EIGHTY-ONE

I WAS BLIND. I STARED AT BLACKNESS, TRYING TO FIND A CONtrast, a shape, an outline of anything. Nothing. Not a shadow, not a shade. My head throbbed, pulsing white pain. I tried to call out, but something—a rag?—was stuffed into my mouth, gagging me. I couldn’t move my arms or legs, turned my head slightly, felt a cloth draping my face—a blindfold? Maybe I wasn’t blind. I turned my head again and the cloth slipped slightly, just enough to let in a sliver of yellow light—yes, thank God—I wasn’t blind. But why couldn’t I move? What had happened?

I tried again but couldn’t lift my arms. My elbows were caught—tied to my body. In fact, all of me was tied. I couldn’t lift my legs, couldn’t sit up. Oh my God, I remembered. Jake. The basement room. He must have found me.

Pain raged in my head. I turned it too quickly; waves of nausea rocked me. Don’t throw up, I thought. You’ll choke on the gag.
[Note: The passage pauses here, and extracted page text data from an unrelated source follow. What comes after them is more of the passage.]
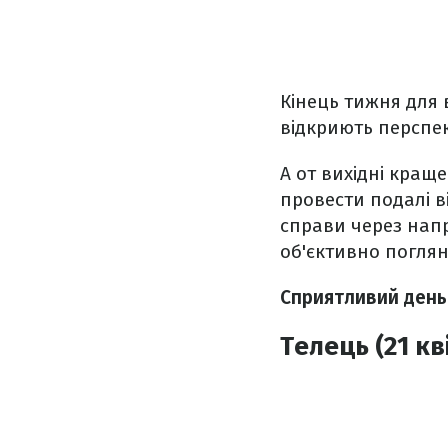
Кінець тижня для 
відкриють перспе
А от вихідні кращ
провести подалі в
справи через нап
об'єктивно поглян
Сприятливий день
Телець (21 кв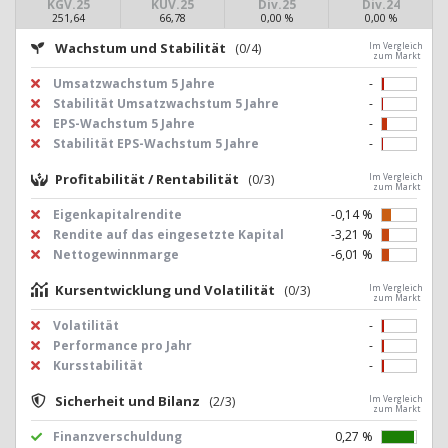
KGV.25
KUV.25
Div.25
Div.24
251,64
66,78
0,00 %
0,00 %
Wachstum und Stabilität
(0/4)
Im Vergleich
zum Markt
Umsatzwachstum 5 Jahre
-
Stabilität Umsatzwachstum 5 Jahre
-
EPS-Wachstum 5 Jahre
-
Stabilität EPS-Wachstum 5 Jahre
-
Profitabilität / Rentabilität
(0/3)
Im Vergleich
zum Markt
Eigenkapitalrendite
-0,14 %
Rendite auf das eingesetzte Kapital
-3,21 %
Nettogewinnmarge
-6,01 %
Kursentwicklung und Volatilität
(0/3)
Im Vergleich
zum Markt
Volatilität
-
Performance pro Jahr
-
Kursstabilität
-
Sicherheit und Bilanz
(2/3)
Im Vergleich
zum Markt
Finanzverschuldung
0,27 %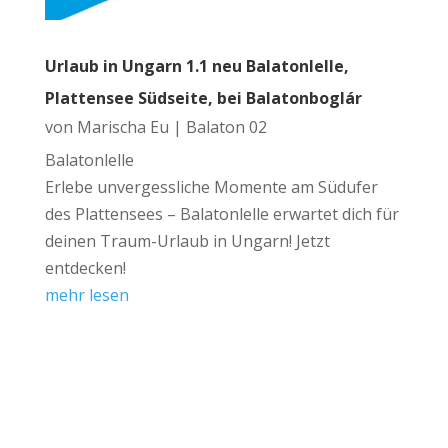
Urlaub in Ungarn 1.1 neu Balatonlelle,
Plattensee Südseite, bei Balatonboglár
von
Marischa Eu
|
Balaton 02
Balatonlelle
Erlebe unvergessliche Momente am Südufer
des Plattensees – Balatonlelle erwartet dich für
deinen Traum-Urlaub in Ungarn! Jetzt
entdecken!
mehr lesen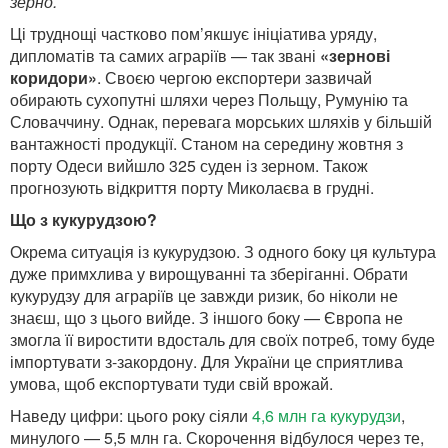
зерно.
Ці труднощі частково пом’якшує ініціатива уряду,
дипломатів та самих аграріїв — так звані
«зернові
коридори»
. Своєю чергою експортери зазвичай
обирають сухопутні шляхи через Польщу, Румунію та
Словаччину. Однак, перевага морських шляхів у більшій
вантажності продукції. Станом на середину жовтня з
порту Одеси вийшло 325 суден із зерном. Також
прогнозують відкриття порту Миколаєва в грудні.
Що з кукурудзою?
Окрема ситуація із кукурудзою. З одного боку ця культура
дуже примхлива у вирощуванні та зберіганні. Обрати
кукурудзу для аграріїв це завжди ризик, бо ніколи не
знаєш, що з цього вийде. З іншого боку — Європа не
змогла її виростити вдосталь для своїх потреб, тому буде
імпортувати з-закордону. Для України це сприятлива
умова, щоб експортувати туди свій врожай.
Наведу цифри: цього року сіяли
4,6 млн га кукурудзи
,
минулого — 5,5 млн га. Скорочення відбулося через те,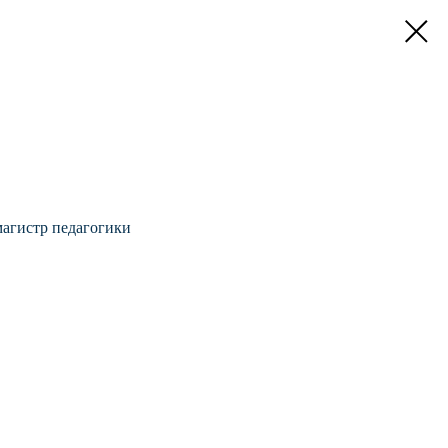
магистр педагогики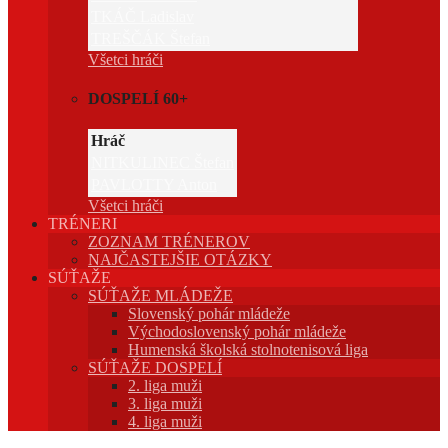
TKÁČ Ladislav
TREŠČÁK Štefan
Všetci hráči
DOSPELÍ 60+
Hráč
NITKULINEC Štefan
PAVLOTTY Anton
Všetci hráči
TRÉNERI
ZOZNAM TRÉNEROV
NAJČASTEJŠIE OTÁZKY
SÚŤAŽE
SÚŤAŽE MLÁDEŽE
Slovenský pohár mládeže
Východoslovenský pohár mládeže
Humenská školská stolnotenisová liga
SÚŤAŽE DOSPELÍ
2. liga muži
3. liga muži
4. liga muži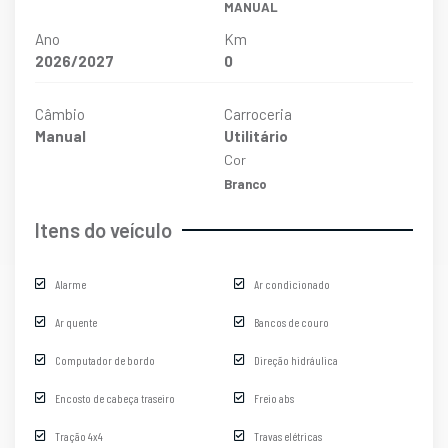
MANUAL
Ano
Km
2026/2027
0
Câmbio
Carroceria
Manual
Utilitário
Cor
Branco
Itens do veículo
Alarme
Ar condicionado
Ar quente
Bancos de couro
Computador de bordo
Direção hidráulica
Encosto de cabeça traseiro
Freio abs
Tração 4x4
Travas elétricas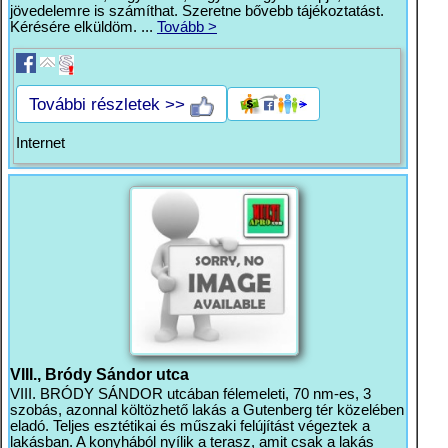
jövedelemre is számíthat. Szeretne bővebb tájékoztatást.
Kérésére elküldöm. ...
Tovább >
További részletek >>
Internet
VIII., Bródy Sándor utca
VIII. BRÓDY SÁNDOR utcában félemeleti, 70 nm-es, 3
szobás, azonnal költözhető lakás a Gutenberg tér közelében
eladó. Teljes esztétikai és műszaki felújítást végeztek a
lakásban. A konyhából nyílik a terasz, amit csak a lakás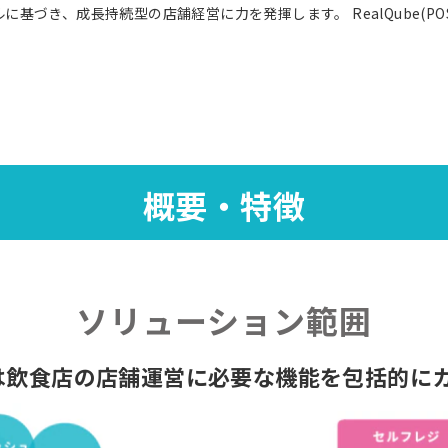
に基づき、成長持続型の店舗経営に力を発揮します。 RealQube(
概要・特徴
ソリューション範囲
wth」は飲食店の店舗運営に必要な機能を包括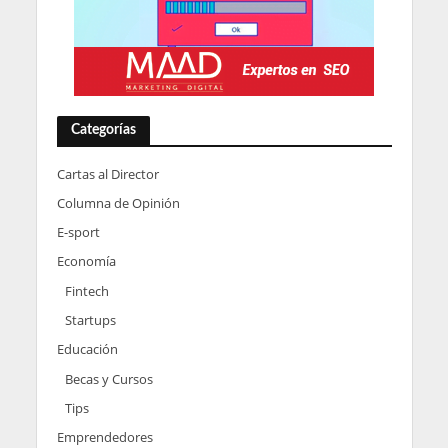
Categorías
Cartas al Director
Columna de Opinión
E-sport
Economía
Fintech
Startups
Educación
Becas y Cursos
Tips
Emprendedores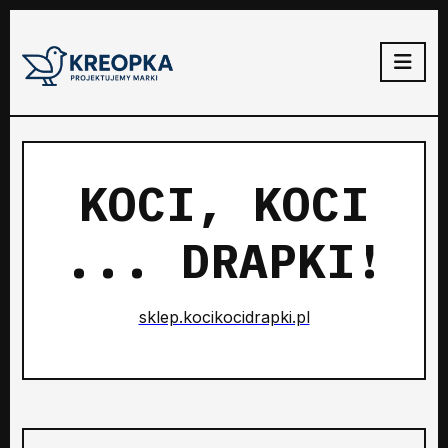
KOCI, KOCI
... DRAPKI!
sklep.kocikocidrapki.pl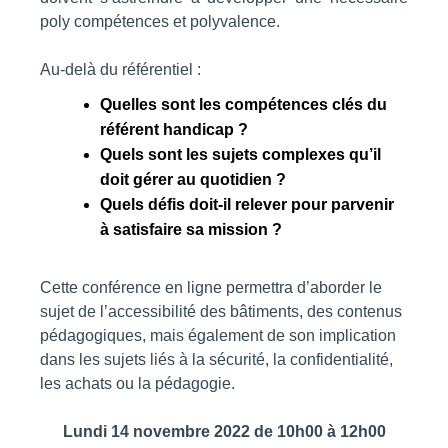
poly compétences et polyvalence.
Au-delà du référentiel :
Quelles sont les compétences clés du
référent handicap ?
Quels sont les sujets complexes qu’il
doit gérer au quotidien ?
Quels défis doit-il relever pour parvenir
à satisfaire sa mission ?
Cette conférence en ligne permettra d’aborder le
sujet de l’accessibilité des bâtiments, des contenus
pédagogiques, mais également de son implication
dans les sujets liés à la sécurité, la confidentialité,
les achats ou la pédagogie.
Lundi 14 novembre 2022 de 10h00 à 12h00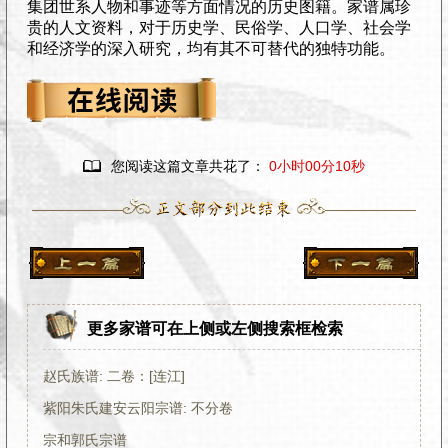
集团世系人物和事迹等方面情况的历史图籍。家谱属珍
贵的人文资料，对于历史学、民俗学、人口学、社会学
和经济学的深入研究，均有其不可替代的独特功能。

您阅读这篇文章共花了：
0小时00分11秒
更多家谱可在上侧或左侧搜索框检索
赵氏族谱: 二卷：[连江]
紫阳朱氏建安云阳宗谱: 不分卷
宗和郭氏宗谱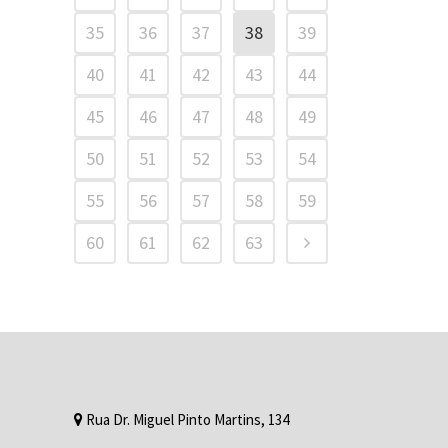
35
36
37
38
39
40
41
42
43
44
45
46
47
48
49
50
51
52
53
54
55
56
57
58
59
60
61
62
63
Rua Dr. Miguel Pinto Martins, 134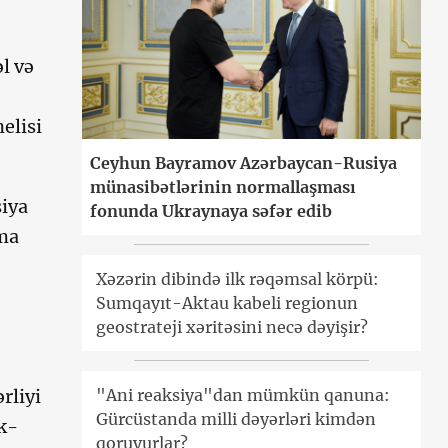
l və
elisi
Ceyhun Bayramov Azərbaycan-Rusiya
münasibətlərinin normallaşması
siya
fonunda Ukraynaya səfər edib
lma
Xəzərin dibində ilk rəqəmsal körpü:
Sumqayıt-Aktau kabeli regionun
geostrateji xəritəsini necə dəyişir?
rliyi
"Ani reaksiya"dan mümkün qanuna:
Gürcüstanda milli dəyərləri kimdən
ok-
qoruyurlar?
I lay still, waiting for the nausea to pass. I nodded my head carefully, working the blindfold up little by little, rubbing it against the mattress. I slid the blindfold higher and higher until, if I raised my chin, I could see a slice of the wall. I recognized the paneling. I was in the basement of the empty house, in the hidden room.

I turned my head slightly to the left, nausea again. Smelled something rotten. Slowly, I craned my neck all the way to the right. Angela was there, lying limply on the mattress. But where was Victor? I strained to lift my head and look around, but I didn’t see him. It took a moment to realize why my mattress was so lumpy and narrow and why, at my waist, it divided in two.